Archives
27 décembre 2011

L’Année de l’autostop

En 2012, Jean-François Duval voyagera avec vous!

Jean-François Duval

C’est tout décidé. Pour moi 2012 ne sera pas «l’Année européenne du vieillissement actif», comme l’ont prévu les instances de l’UE. Non, pour moi, l’année 2012 sera celle de l’autostop. J’ai de charmants souvenirs de périples en stop, je crois même que j’aurais dû passer une plus grande partie de ma vie à faire de l’autostop.

Bon, évidemment, qui va prendre aujourd’hui un vieux bonhomme comme moi levant le pouce au bord de la route? Forcément, je vais passer pour un type bizarre. «Non, mais t’as vu ce mec au bord de la route… à son âge, faire du stop, pffft!...», va dire bobonne à son époux qui filera comme le vent devant moi sans s’arrêter. Oh, mais je suis plein d’espoir, vous savez! et j’ai de bonnes raisons pour cela.

La dernière fois que j’ai fait du stop, c’était à l’automne passé. J’ai débarqué un train trop tard à la gare de Sion, en fin d’après-midi. Le car Theytaz de 17 h 15 qui monte habituellement chaque jour dans le val d’Hérens, sur les hauteurs duquel je me retire parfois pour y jouer à Robinson, n’était pas au rendez-vous. C’était dimanche et ce jour-là – je l’avais oublié –, le dernier car part à 16 h 40. Que faire? Plein d’allant, je me suis dit: du stop, y a que ça de vrai! J’ai clopiné jusqu’à la sortie de la ville, me suis posté sur la route… Je n’ai pas attendu trente secondes! Le pouce à peine levé, aussitôt pris. Phénoménal. Je n’en revenais pas, j’avais autant de chance qu’une jeune fille en minishort. La chance ne m’a pas lâché une seconde. Pour grimper jusqu’à ma destination finale et isolée, j’ai été ramassé par cinq voitures successives; je sautais presque de l’une dans l’autre sitôt que leur chemin se séparait du mien, ou que leur conducteur stoppait parce qu’il était lui-même déjà arrivé à destination. La chance? Non, c’est simplement que les Valaisans sont formidables. Dans aucun autre canton suisse ça n’aurait aussi bien marché.

J’ai de merveilleux souvenirs d’autostop en Valais.Quand j’étais ado, avec un ou deux copains, on a levé le pouce de Zinal à Vercorin, pour y fêter le 31 dans un chalet où toute une bande organisait une surprise-partie. J’ai dansé tous les slows avec une inconnue qui avait posé sa main sur ma poitrine; c’était moins pour me tenir à distance que pour me garder contre elle. Rien de plus merveilleux que l’autostop, non?

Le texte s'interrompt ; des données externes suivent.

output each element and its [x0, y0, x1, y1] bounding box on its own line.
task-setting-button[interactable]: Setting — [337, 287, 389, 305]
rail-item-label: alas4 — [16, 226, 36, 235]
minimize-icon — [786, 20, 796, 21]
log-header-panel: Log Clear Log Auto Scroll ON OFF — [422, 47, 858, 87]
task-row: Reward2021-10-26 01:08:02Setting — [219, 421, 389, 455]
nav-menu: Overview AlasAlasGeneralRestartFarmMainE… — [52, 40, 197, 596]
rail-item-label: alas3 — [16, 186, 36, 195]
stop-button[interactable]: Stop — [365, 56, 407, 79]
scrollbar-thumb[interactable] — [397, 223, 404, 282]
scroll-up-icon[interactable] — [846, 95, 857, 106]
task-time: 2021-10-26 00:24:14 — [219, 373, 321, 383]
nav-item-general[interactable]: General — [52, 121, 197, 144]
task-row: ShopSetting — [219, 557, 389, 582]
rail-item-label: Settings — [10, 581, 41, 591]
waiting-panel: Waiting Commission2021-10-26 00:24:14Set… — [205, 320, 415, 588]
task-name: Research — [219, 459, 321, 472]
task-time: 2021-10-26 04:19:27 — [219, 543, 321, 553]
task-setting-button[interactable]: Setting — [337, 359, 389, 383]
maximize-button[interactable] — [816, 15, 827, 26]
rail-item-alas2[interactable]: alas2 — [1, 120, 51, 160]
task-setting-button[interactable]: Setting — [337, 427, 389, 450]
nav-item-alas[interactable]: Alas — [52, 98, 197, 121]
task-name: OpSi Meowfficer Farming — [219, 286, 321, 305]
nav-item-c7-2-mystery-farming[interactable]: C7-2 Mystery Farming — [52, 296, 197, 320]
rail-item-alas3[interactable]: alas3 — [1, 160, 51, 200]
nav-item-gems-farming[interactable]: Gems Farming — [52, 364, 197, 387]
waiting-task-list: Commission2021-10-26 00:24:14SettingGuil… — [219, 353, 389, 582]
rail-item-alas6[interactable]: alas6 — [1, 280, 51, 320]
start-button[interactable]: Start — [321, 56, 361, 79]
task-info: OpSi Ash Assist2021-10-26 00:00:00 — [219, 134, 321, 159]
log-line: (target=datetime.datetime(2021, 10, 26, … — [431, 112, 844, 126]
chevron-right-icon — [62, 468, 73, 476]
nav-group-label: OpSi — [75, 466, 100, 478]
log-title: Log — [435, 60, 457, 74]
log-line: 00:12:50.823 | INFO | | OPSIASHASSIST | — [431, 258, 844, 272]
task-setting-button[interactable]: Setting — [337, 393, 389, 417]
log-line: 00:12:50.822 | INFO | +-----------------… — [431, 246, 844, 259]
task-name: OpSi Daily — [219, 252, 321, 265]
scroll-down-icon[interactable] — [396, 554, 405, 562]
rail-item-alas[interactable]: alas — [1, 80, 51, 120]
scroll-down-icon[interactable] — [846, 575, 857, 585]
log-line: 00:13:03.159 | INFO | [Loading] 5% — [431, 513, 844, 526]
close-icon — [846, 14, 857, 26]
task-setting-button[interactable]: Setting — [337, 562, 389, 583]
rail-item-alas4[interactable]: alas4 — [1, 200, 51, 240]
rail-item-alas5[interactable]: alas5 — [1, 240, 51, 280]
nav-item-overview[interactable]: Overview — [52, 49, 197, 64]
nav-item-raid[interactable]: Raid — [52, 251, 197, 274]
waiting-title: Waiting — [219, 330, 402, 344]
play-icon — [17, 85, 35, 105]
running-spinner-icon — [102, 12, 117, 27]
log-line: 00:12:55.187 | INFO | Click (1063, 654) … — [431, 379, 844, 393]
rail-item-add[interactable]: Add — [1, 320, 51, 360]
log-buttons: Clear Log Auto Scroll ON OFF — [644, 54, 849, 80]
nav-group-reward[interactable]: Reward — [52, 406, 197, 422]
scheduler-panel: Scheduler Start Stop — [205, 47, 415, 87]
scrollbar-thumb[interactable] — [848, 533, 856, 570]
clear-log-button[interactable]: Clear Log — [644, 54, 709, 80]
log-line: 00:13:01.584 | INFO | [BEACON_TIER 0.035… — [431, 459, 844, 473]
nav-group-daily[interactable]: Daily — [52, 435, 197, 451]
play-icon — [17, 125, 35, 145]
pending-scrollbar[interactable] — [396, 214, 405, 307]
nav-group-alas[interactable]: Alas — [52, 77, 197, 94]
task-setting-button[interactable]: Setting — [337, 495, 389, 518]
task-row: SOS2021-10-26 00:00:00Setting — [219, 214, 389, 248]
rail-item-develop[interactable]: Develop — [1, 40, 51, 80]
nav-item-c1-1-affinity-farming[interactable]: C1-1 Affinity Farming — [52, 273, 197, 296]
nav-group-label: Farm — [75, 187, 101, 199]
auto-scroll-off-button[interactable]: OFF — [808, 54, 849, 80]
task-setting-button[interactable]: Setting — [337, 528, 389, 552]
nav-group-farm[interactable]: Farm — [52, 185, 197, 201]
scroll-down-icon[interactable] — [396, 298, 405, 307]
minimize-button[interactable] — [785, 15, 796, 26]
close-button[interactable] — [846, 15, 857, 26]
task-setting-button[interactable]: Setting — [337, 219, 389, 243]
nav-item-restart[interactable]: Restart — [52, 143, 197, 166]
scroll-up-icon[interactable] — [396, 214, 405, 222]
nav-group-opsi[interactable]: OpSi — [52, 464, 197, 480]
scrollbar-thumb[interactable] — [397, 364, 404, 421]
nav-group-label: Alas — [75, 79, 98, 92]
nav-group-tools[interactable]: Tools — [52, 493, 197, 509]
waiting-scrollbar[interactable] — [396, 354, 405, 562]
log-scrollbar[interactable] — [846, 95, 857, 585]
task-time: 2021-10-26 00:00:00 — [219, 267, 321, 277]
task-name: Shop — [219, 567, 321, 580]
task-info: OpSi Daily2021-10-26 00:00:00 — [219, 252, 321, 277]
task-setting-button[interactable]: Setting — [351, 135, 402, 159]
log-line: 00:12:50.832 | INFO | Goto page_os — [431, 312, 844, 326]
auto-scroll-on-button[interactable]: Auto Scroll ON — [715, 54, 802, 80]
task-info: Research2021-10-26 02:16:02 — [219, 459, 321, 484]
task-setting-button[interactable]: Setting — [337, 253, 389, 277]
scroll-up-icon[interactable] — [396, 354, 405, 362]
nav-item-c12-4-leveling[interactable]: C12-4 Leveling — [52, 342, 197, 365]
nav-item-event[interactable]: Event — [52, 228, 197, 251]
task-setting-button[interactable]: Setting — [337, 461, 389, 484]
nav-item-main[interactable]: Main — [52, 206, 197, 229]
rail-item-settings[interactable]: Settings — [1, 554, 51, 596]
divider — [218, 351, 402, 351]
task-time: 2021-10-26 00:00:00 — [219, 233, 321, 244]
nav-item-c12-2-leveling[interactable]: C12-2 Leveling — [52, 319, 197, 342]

Deux ans plus tard, couvert de poussière et la gorge desséchée, je faisais du stop en Asie mineure. Un camionneur turc nous a ramassés. Miracle! On s’est retrouvés coincés sur le pont arrière en compagnie de dizaines de caisses de Coca Cola. Oh! les Suisses ne sont pas si honnêtes qu’on croit. On a fait sauter les capsules de trois bouteilles, et on n’est pas morts de soif.

L’an d’après, j’étais sous la pluie à la sortie de Londres, le pouce toujours levé. Je voulais gagner l’Ecosse. Personne ne s’est arrêté. Le moral bien bas, j’ai repris le métro jusqu’au centre-ville et, la honte au front, me suis réfugié dans une auberge de jeunesse. Ah, en fait de routard, j’étais vraiment un chevalier à la triste figure!... La relecture de Sur la route de Kerouac m’a aussitôt remis d’aplomb, car la même minable aventure lui est arrivée à 25 ans, lorsqu’il tente pour la première fois de quitter New York, à l’été 1947. Aucun succès. Triste retour tout trempé jusque chez sa maman.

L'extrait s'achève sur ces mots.